I made a 250mA Solar battery charger previously, which is useful. But the charge current is not enough. So I made this high-current version, that can provide 800mA to the lead-acid battery. I am using a 7.2Ah battery to make my system.
This Solar charger is currently limited to about 800mA out of which 160mA is made available using the LM317T(130mA) and the TIP32C(30mA); the rest of the current is supplied by the TIP3055(640mA).
So a totally discharged battery with zero charge can be charged to full capacity in
7Ah/0.8A = 8.75h
The tip3055 will get heated up during the operations. So, a big heatsink is necessary to keep its junction temperature low.
How much the TIP3055 junction temperature will rise depend upon the following equation which I used to calculate.
Junction temp = Ambient Temp + (Power x junction-to-ambient temp of Tip3055)
so if your ambient temperature is 35 degrees Celsius.
and the power dissipated is 4W
the junction to ambient temp of tip3055 is 35.7 degrees Celsius
then, your junction temperature will be = 35 + (4 x 35.7) = 177 degree celsius
you can operate the tip3055 up to 150 degrees celsius only after that it will quickly degrade and go into thermal runaway.
To prevent it from going into a thermal runaway you need to put a heat sink that can take the extra 27 degrees celsius and make dissipate into the air. This is if the tip3055 can safely operate at 150 degrees Celsius.
In the real world, you do not want to reach the absolute maximum temperature of the transistor. In fact, you want it to be up to 80 degrees celsius only. A further increase will only cause trouble and it will surely go into thermal runaway.
Charging profile of lead acid solar charger
If the battery is discharged then it will start to charge from the constant charge constant voltage mode.
In constant charge constant voltage mode it will get about 800mA of constant current using a combination of Pass transistor TIP3055, TIP32C and LM317T voltage regulator. This continues till the battery voltage is near the voltage regulator set point.
As the battery voltage increases the current consumed by the battery decreases.
This marks the ending of the first stage and then the battery current decreases following a curve.

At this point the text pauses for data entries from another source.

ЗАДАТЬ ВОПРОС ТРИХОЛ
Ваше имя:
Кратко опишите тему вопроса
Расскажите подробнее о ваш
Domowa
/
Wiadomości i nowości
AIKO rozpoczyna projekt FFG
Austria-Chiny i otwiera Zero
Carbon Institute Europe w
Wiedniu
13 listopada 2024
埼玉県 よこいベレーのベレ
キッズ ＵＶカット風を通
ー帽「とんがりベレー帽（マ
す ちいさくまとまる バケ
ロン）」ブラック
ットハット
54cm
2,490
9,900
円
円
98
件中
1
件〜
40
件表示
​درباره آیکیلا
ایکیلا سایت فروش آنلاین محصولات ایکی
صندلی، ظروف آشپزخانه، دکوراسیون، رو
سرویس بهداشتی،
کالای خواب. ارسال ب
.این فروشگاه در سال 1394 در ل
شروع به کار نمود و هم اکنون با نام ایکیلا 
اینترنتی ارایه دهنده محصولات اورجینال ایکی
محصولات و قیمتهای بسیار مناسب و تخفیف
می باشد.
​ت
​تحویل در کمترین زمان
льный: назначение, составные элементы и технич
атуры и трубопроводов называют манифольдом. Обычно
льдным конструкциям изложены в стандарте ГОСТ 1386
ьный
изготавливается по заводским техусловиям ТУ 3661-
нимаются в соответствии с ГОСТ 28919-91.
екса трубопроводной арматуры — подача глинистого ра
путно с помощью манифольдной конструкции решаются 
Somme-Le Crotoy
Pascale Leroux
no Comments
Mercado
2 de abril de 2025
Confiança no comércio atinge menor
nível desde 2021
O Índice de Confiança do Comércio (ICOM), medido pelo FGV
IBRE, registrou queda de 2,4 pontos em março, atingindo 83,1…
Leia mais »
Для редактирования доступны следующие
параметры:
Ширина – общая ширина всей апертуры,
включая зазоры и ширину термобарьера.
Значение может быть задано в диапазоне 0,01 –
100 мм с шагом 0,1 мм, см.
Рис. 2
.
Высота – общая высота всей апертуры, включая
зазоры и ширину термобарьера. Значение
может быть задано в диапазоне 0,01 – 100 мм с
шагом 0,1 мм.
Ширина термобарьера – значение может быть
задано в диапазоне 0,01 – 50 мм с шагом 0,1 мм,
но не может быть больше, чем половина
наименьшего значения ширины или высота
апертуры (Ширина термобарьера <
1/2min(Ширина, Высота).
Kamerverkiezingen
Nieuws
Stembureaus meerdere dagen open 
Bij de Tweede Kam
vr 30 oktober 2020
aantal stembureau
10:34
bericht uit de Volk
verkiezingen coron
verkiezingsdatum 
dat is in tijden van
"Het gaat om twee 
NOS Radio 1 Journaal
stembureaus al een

It will go from 800ma to 160mA. Till 160mA the TIP3055 is active and supplies the bulk current and from 160mA to 130mA the TIP32C will supply 30mA and the rest of the current, which is 130mA is supplied by the voltage regulator.

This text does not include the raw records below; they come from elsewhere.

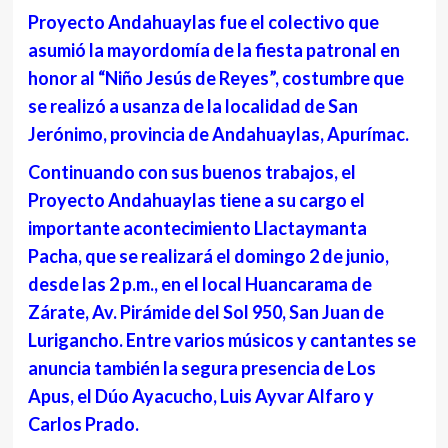
Proyecto Andahuaylas fue el colectivo que
asumió la mayordomía de la fiesta patronal en
honor al “Niño Jesús de Reyes”, costumbre que
se realizó a usanza de la localidad de San
Jerónimo, provincia de Andahuaylas, Apurímac.
Continuando con sus buenos trabajos, el
Proyecto Andahuaylas tiene a su cargo el
importante acontecimiento Llactaymanta
Pacha, que se realizará el domingo 2 de junio,
desde las 2 p.m., en el local Huancarama de
Zárate, Av. Pirámide del Sol 950, San Juan de
Lurigancho. Entre varios músicos y cantantes se
anuncia también la segura presencia de Los
Apus, el Dúo Ayacucho, Luis Ayvar Alfaro y
Carlos Prado.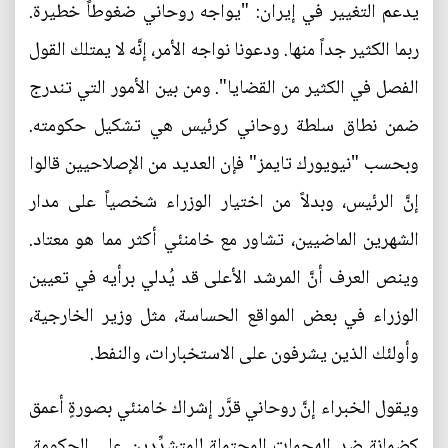
يدعم التغيير في إيران: "يواجه روحاني ضغوطاً خطيرة.
ربما الكثير جداً منها. ودعونا نواجه الأمر، إنَّه لا يمتلك القول
الفصل في الكثير من القضايا". ومن بين الأمور التي تندرج
ضمن نطاق سلطة روحاني كرئيس هي تشكيل حكومته.
وبحسب "نيويورك تايمز" فإن العديد من الإصلاحيين قالوا
إنَّ الرئيس، وبدلاً من اختيار الوزراء شخصياً على مدار
الشهرين الماضيين، تشاور مع خامنئي أكثر مما هو معتاد.
وينص العرف أنَّ المرشد الأعلى قد يُدلي برأيه في تعيين
الوزراء في بعض المواقع الحساسة، مثل وزير الخارجية،
وأولئك الذين يشرفون على الاستخبارات، والنفط.
ويقول الخبراء إنَّ روحاني قرَّر إشراك خامنئي بصورةٍ أعمق
كضمانة ضد الهجمات المحتملة للمتشدِّدين على الحكومة.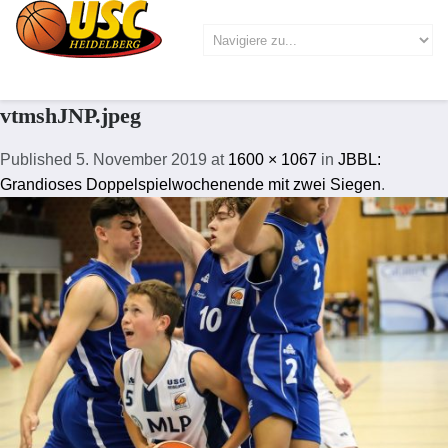
vtmshJNP.jpeg
Published
5. November 2019
at
1600 × 1067
in
JBBL:
Grandioses Doppelspielwochenende mit zwei Siegen
.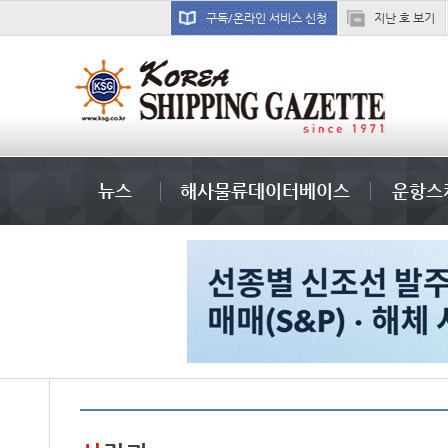
구독/온라인 서비스 신청
지난 호 보기
완하이
뉴스
해사물류데이터베이스
운항스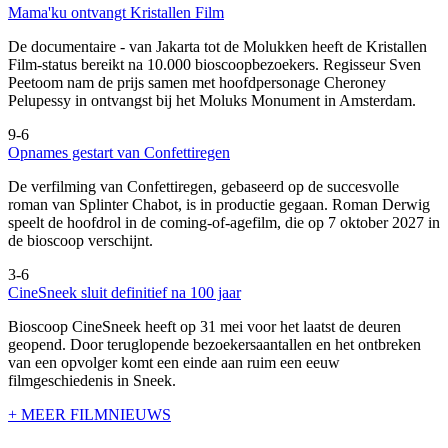
Mama'ku ontvangt Kristallen Film
De documentaire
- van Jakarta tot de Molukken heeft de Kristallen
Film-status bereikt na 10.000 bioscoopbezoekers. Regisseur Sven
Peetoom nam de prijs samen met hoofdpersonage Cheroney
Pelupessy in ontvangst bij het Moluks Monument in Amsterdam.
9-6
Opnames gestart van Confettiregen
De verfilming van Confettiregen, gebaseerd op de succesvolle
roman van Splinter Chabot, is in productie gegaan. Roman Derwig
speelt de hoofdrol in de coming-of-agefilm, die op 7 oktober 2027 in
de bioscoop verschijnt.
3-6
CineSneek sluit definitief na 100 jaar
Bioscoop CineSneek heeft op 31 mei voor het laatst de deuren
geopend. Door teruglopende bezoekersaantallen en het ontbreken
van een opvolger komt een einde aan ruim een eeuw
filmgeschiedenis in Sneek.
+ MEER FILMNIEUWS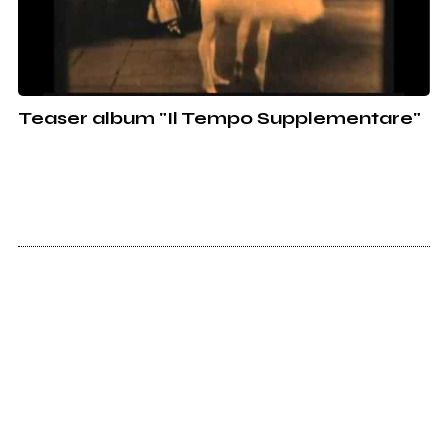
Teaser album "Il Tempo Supplementare"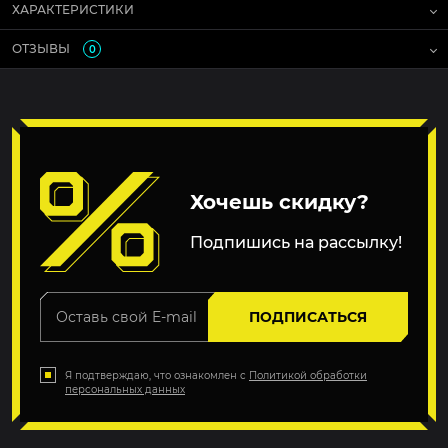
ХАРАКТЕРИСТИКИ
ОТЗЫВЫ
0
Хочешь скидку?
Подпишись на рассылку!
ПОДПИСАТЬСЯ
Я подтверждаю, что ознакомлен с
Политикой обработки
персональных данных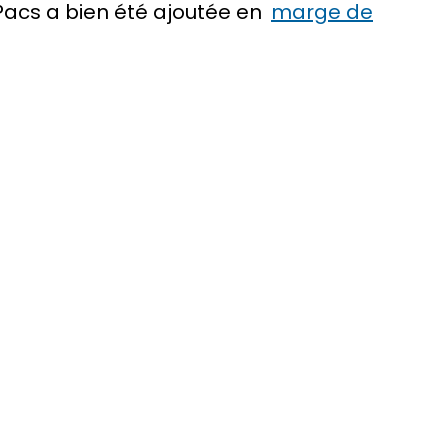
 Pacs a bien été ajoutée en
marge de
s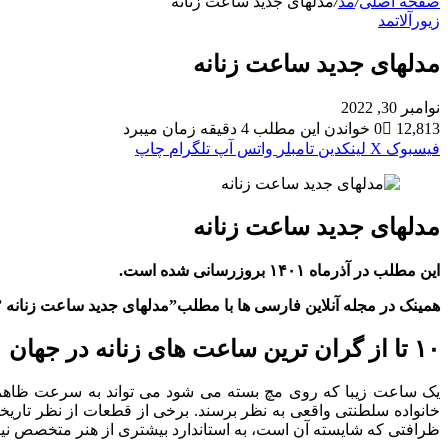
صفحه اصلی
/
مد
/
مدلهای جدید ساعت زنانه
زیورآلات
مد
مدلهای جدید ساعت زنانه
نوامبر 30, 2022
12,813
0
خواندن این مطلب 4 دقیقه زمان میبرد
فیسبوک
X
لینکدین
‫تامبلر
واتس آپ
تلگرام
چاپ
مدلهای جدید ساعت زنانه
این مطلب در آذرماه ۱۴۰۱ بروزرسانی شده است.
همینک در مجله آنلاین فارسی ها با مطلب”مدلهای جدید ساعت زنانه 
۱۰ تا از گران ترین ساعت های زنانه در جهان
یک ساعت زیبا که روی مچ بسته می شود می تواند به سرعت ظاهر شما ر
خانواده سلطنتی واقعی به نظر برسند. برخی از قطعات از نظر تاریخی ا
ظرافتی که شایسته آن است، به استاندارد بیشتری از هنر متخصص نی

So it essentially becomes a two-stage charging profile.
Battery Voltage
Date Time Battery Voltage(V)
4/8 12:26 AM 8/4/2022 12.96
2:01 AM 8/4/2022 12.88
9:50 PM 8/4/2022 12.96
11:48 PM 8/4/2022 12.84
5/8 2:14 AM 8/5/2022 12.74
10:39 AM 8/5/2022 13.68
11:44 AM 8/5/2022 13.50
7:35 PM 8/5/2022 13.03
9:04 PM 8/5/2022 12.94
6/8 5:40 AM 8/6/2022 12:74
10:46 AM 8/6/2022 13.72
6:57 PM 8/6/2022 13.17
10:21 PM 8/6/2022 12.99
11:50 PM 8/6/2022 12.99
7/8 5:44 AM 8/7/2022 12.91
2:26 PM 8/7/2022 13.67You can clearly see that the battery is being charged during the day and it is being discharged at night.